[Records for processing Boundary: Start]

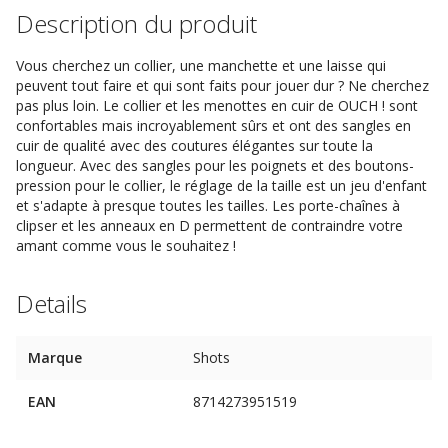
Description du produit
Vous cherchez un collier, une manchette et une laisse qui
peuvent tout faire et qui sont faits pour jouer dur ? Ne cherchez
pas plus loin. Le collier et les menottes en cuir de OUCH ! sont
confortables mais incroyablement sûrs et ont des sangles en
cuir de qualité avec des coutures élégantes sur toute la
longueur. Avec des sangles pour les poignets et des boutons-
pression pour le collier, le réglage de la taille est un jeu d'enfant
et s'adapte à presque toutes les tailles. Les porte-chaînes à
clipser et les anneaux en D permettent de contraindre votre
amant comme vous le souhaitez !
Details
Marque
Shots
EAN
8714273951519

[Records for processing Boundary: End]

→ **Exercise**
Reproduce exactly the line containing "amant comme vous le souhaitez !" and every line after it through the end of the records above, and nothing else.

→ **Result for this exercise**
amant comme vous le souhaitez !
Details
Marque
Shots
EAN
8714273951519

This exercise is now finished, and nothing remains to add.